═══ Available data
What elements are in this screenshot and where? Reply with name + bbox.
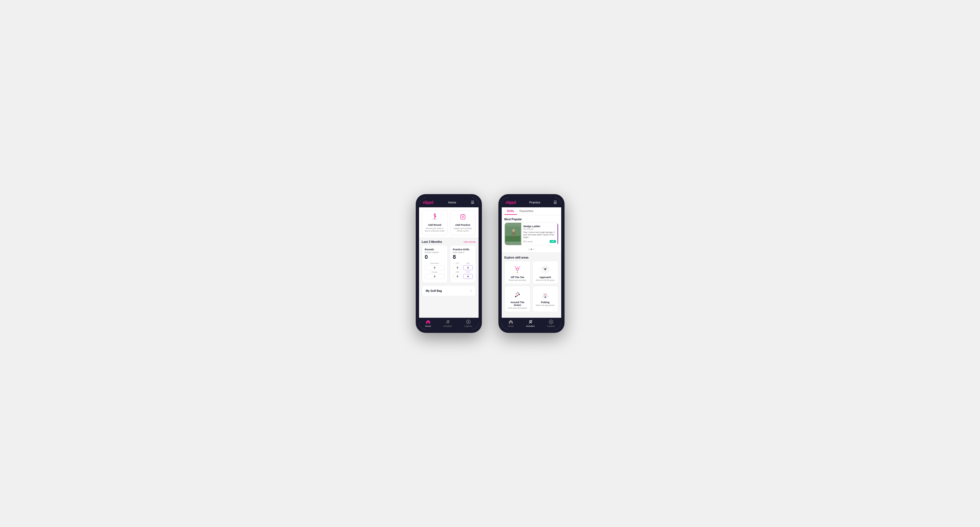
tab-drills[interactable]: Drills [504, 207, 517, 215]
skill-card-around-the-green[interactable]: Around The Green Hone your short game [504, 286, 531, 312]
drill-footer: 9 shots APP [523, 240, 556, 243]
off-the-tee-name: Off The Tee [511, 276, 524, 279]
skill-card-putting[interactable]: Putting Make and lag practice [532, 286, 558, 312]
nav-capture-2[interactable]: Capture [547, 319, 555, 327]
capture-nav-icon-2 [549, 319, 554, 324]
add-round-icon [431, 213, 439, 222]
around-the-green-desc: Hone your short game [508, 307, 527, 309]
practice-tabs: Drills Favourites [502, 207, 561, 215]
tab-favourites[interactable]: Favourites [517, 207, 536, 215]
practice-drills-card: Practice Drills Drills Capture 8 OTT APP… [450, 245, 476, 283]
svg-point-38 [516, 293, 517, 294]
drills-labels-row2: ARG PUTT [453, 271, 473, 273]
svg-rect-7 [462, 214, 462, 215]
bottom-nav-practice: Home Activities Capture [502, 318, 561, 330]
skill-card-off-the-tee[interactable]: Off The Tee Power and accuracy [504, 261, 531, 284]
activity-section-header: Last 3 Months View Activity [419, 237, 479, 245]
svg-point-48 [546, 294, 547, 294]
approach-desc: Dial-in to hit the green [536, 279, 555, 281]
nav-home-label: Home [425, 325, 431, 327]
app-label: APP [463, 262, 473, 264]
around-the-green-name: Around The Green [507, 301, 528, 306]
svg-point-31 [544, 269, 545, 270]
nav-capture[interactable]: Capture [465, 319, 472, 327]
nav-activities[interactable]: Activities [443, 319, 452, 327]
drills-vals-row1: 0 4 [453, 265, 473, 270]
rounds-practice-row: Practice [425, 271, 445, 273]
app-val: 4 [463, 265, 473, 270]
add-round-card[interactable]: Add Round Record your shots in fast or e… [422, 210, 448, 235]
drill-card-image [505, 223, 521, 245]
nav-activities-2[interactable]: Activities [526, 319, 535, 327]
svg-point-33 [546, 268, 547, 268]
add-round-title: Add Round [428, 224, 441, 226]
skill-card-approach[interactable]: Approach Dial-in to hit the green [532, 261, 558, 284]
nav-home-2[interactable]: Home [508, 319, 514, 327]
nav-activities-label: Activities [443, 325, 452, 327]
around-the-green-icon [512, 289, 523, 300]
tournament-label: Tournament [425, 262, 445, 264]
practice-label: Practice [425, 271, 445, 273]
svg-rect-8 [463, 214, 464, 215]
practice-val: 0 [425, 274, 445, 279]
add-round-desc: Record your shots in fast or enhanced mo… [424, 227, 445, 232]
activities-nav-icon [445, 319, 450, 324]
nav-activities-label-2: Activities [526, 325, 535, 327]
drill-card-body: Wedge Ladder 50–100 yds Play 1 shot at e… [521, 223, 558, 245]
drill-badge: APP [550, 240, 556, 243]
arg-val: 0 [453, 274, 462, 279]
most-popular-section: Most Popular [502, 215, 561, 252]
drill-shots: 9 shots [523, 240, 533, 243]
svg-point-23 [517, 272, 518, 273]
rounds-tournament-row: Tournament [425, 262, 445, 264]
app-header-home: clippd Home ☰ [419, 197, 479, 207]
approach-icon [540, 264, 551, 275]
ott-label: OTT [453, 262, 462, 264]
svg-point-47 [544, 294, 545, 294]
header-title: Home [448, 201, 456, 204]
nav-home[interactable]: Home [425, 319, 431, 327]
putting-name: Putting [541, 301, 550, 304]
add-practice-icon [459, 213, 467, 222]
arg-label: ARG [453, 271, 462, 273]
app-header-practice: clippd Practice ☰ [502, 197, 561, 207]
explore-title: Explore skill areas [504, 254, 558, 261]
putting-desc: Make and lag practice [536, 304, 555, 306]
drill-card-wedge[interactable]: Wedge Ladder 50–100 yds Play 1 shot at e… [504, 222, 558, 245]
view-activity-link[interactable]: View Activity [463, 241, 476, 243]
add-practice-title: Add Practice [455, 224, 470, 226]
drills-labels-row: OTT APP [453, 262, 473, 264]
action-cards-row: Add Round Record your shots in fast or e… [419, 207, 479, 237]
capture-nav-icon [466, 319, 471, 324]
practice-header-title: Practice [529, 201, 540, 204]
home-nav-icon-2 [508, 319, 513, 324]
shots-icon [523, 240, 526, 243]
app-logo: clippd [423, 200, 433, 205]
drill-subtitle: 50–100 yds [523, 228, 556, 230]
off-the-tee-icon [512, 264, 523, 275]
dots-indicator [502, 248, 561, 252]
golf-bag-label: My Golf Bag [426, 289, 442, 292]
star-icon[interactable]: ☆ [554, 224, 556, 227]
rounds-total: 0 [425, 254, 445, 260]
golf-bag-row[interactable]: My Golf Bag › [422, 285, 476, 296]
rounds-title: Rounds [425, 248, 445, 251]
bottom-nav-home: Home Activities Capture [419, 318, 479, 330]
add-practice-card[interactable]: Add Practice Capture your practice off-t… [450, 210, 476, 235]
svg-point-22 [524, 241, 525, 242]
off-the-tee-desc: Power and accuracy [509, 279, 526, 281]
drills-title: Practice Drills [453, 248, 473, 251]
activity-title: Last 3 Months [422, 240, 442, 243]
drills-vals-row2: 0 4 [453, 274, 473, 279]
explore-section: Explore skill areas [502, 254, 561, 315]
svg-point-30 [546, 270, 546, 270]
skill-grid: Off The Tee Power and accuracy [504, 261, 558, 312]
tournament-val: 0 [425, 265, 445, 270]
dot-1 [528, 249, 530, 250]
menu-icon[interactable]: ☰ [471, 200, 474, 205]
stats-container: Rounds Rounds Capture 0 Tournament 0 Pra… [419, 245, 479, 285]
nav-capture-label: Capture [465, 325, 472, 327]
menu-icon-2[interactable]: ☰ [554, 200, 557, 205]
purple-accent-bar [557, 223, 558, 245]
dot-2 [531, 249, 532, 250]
══════
• [Problem to solve]:
Each line above should be output exactly, apart from the pictures.

• [Exercise response]:
What elements are in this screenshot and where? Reply with name + bbox.
tab-drills[interactable]: Drills [504, 207, 517, 215]
skill-card-around-the-green[interactable]: Around The Green Hone your short game [504, 286, 531, 312]
drill-footer: 9 shots APP [523, 240, 556, 243]
off-the-tee-name: Off The Tee [511, 276, 524, 279]
skill-card-putting[interactable]: Putting Make and lag practice [532, 286, 558, 312]
nav-capture-2[interactable]: Capture [547, 319, 555, 327]
capture-nav-icon-2 [549, 319, 554, 324]
add-round-icon [431, 213, 439, 222]
around-the-green-desc: Hone your short game [508, 307, 527, 309]
practice-tabs: Drills Favourites [502, 207, 561, 215]
tab-favourites[interactable]: Favourites [517, 207, 536, 215]
practice-drills-card: Practice Drills Drills Capture 8 OTT APP… [450, 245, 476, 283]
svg-point-38 [516, 293, 517, 294]
drills-labels-row2: ARG PUTT [453, 271, 473, 273]
svg-rect-7 [462, 214, 462, 215]
bottom-nav-practice: Home Activities Capture [502, 318, 561, 330]
skill-card-off-the-tee[interactable]: Off The Tee Power and accuracy [504, 261, 531, 284]
activity-section-header: Last 3 Months View Activity [419, 237, 479, 245]
svg-point-48 [546, 294, 547, 294]
approach-desc: Dial-in to hit the green [536, 279, 555, 281]
nav-home-label: Home [425, 325, 431, 327]
app-label: APP [463, 262, 473, 264]
around-the-green-name: Around The Green [507, 301, 528, 306]
svg-point-31 [544, 269, 545, 270]
nav-capture[interactable]: Capture [465, 319, 472, 327]
nav-activities[interactable]: Activities [443, 319, 452, 327]
drills-vals-row1: 0 4 [453, 265, 473, 270]
rounds-practice-row: Practice [425, 271, 445, 273]
app-val: 4 [463, 265, 473, 270]
add-round-card[interactable]: Add Round Record your shots in fast or e… [422, 210, 448, 235]
drill-card-image [505, 223, 521, 245]
nav-activities-2[interactable]: Activities [526, 319, 535, 327]
svg-point-33 [546, 268, 547, 268]
add-round-title: Add Round [428, 224, 441, 226]
skill-card-approach[interactable]: Approach Dial-in to hit the green [532, 261, 558, 284]
nav-home-2[interactable]: Home [508, 319, 514, 327]
nav-activities-label: Activities [443, 325, 452, 327]
around-the-green-icon [512, 289, 523, 300]
tournament-label: Tournament [425, 262, 445, 264]
practice-label: Practice [425, 271, 445, 273]
svg-rect-8 [463, 214, 464, 215]
practice-val: 0 [425, 274, 445, 279]
add-round-desc: Record your shots in fast or enhanced mo… [424, 227, 445, 232]
activities-nav-icon [445, 319, 450, 324]
nav-activities-label-2: Activities [526, 325, 535, 327]
drill-card-body: Wedge Ladder 50–100 yds Play 1 shot at e… [521, 223, 558, 245]
drill-badge: APP [550, 240, 556, 243]
arg-val: 0 [453, 274, 462, 279]
most-popular-section: Most Popular [502, 215, 561, 252]
drill-shots: 9 shots [523, 240, 533, 243]
svg-point-23 [517, 272, 518, 273]
rounds-tournament-row: Tournament [425, 262, 445, 264]
app-header-home: clippd Home ☰ [419, 197, 479, 207]
approach-icon [540, 264, 551, 275]
ott-label: OTT [453, 262, 462, 264]
svg-point-47 [544, 294, 545, 294]
header-title: Home [448, 201, 456, 204]
nav-home[interactable]: Home [425, 319, 431, 327]
putting-name: Putting [541, 301, 550, 304]
add-practice-icon [459, 213, 467, 222]
arg-label: ARG [453, 271, 462, 273]
app-header-practice: clippd Practice ☰ [502, 197, 561, 207]
explore-title: Explore skill areas [504, 254, 558, 261]
putting-desc: Make and lag practice [536, 304, 555, 306]
drill-card-wedge[interactable]: Wedge Ladder 50–100 yds Play 1 shot at e… [504, 222, 558, 245]
view-activity-link[interactable]: View Activity [463, 241, 476, 243]
add-practice-title: Add Practice [455, 224, 470, 226]
drills-labels-row: OTT APP [453, 262, 473, 264]
action-cards-row: Add Round Record your shots in fast or e… [419, 207, 479, 237]
capture-nav-icon [466, 319, 471, 324]
practice-header-title: Practice [529, 201, 540, 204]
home-nav-icon-2 [508, 319, 513, 324]
shots-icon [523, 240, 526, 243]
app-logo: clippd [423, 200, 433, 205]
drill-subtitle: 50–100 yds [523, 228, 556, 230]
off-the-tee-icon [512, 264, 523, 275]
dots-indicator [502, 248, 561, 252]
golf-bag-label: My Golf Bag [426, 289, 442, 292]
star-icon[interactable]: ☆ [554, 224, 556, 227]
rounds-total: 0 [425, 254, 445, 260]
golf-bag-row[interactable]: My Golf Bag › [422, 285, 476, 296]
rounds-title: Rounds [425, 248, 445, 251]
bottom-nav-home: Home Activities Capture [419, 318, 479, 330]
add-practice-card[interactable]: Add Practice Capture your practice off-t… [450, 210, 476, 235]
svg-point-22 [524, 241, 525, 242]
off-the-tee-desc: Power and accuracy [509, 279, 526, 281]
drills-title: Practice Drills [453, 248, 473, 251]
activity-title: Last 3 Months [422, 240, 442, 243]
drills-vals-row2: 0 4 [453, 274, 473, 279]
explore-section: Explore skill areas [502, 254, 561, 315]
svg-point-30 [546, 270, 546, 270]
skill-grid: Off The Tee Power and accuracy [504, 261, 558, 312]
tournament-val: 0 [425, 265, 445, 270]
dot-1 [528, 249, 530, 250]
menu-icon[interactable]: ☰ [471, 200, 474, 205]
stats-container: Rounds Rounds Capture 0 Tournament 0 Pra… [419, 245, 479, 285]
nav-capture-label: Capture [465, 325, 472, 327]
menu-icon-2[interactable]: ☰ [554, 200, 557, 205]
purple-accent-bar [557, 223, 558, 245]
dot-2 [531, 249, 532, 250]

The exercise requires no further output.